*INFORMATION SUPPLIED*:
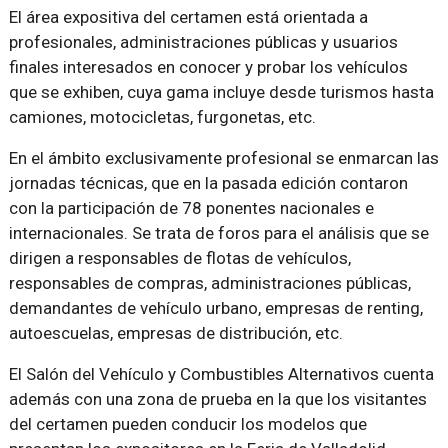
El área expositiva del certamen está orientada a
profesionales, administraciones públicas y usuarios
finales interesados en conocer y probar los vehículos
que se exhiben, cuya gama incluye desde turismos hasta
camiones, motocicletas, furgonetas, etc.
En el ámbito exclusivamente profesional se enmarcan las
jornadas técnicas, que en la pasada edición contaron
con la participación de 78 ponentes nacionales e
internacionales. Se trata de foros para el análisis que se
dirigen a responsables de flotas de vehículos,
responsables de compras, administraciones públicas,
demandantes de vehículo urbano, empresas de renting,
autoescuelas, empresas de distribución, etc.
El Salón del Vehículo y Combustibles Alternativos cuenta
además con una zona de prueba en la que los visitantes
del certamen pueden conducir los modelos que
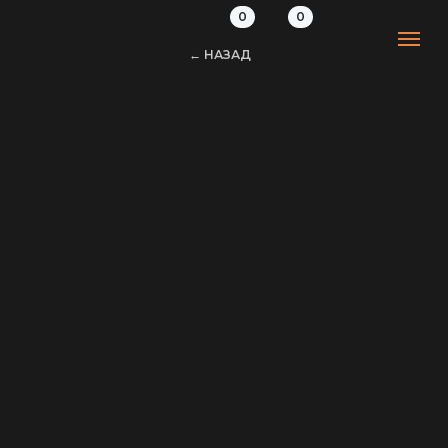
0
0
← НАЗАД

*WORK TASK*: In the records above, the lines from the one containing "En el ámbito" through the last line are to be written out exactly, both ends included and pictures omitted.

*SOLUTION TO THE PROBLEM*:
En el ámbito exclusivamente profesional se enmarcan las
jornadas técnicas, que en la pasada edición contaron
con la participación de 78 ponentes nacionales e
internacionales. Se trata de foros para el análisis que se
dirigen a responsables de flotas de vehículos,
responsables de compras, administraciones públicas,
demandantes de vehículo urbano, empresas de renting,
autoescuelas, empresas de distribución, etc.
El Salón del Vehículo y Combustibles Alternativos cuenta
además con una zona de prueba en la que los visitantes
del certamen pueden conducir los modelos que
0
0
← НАЗАД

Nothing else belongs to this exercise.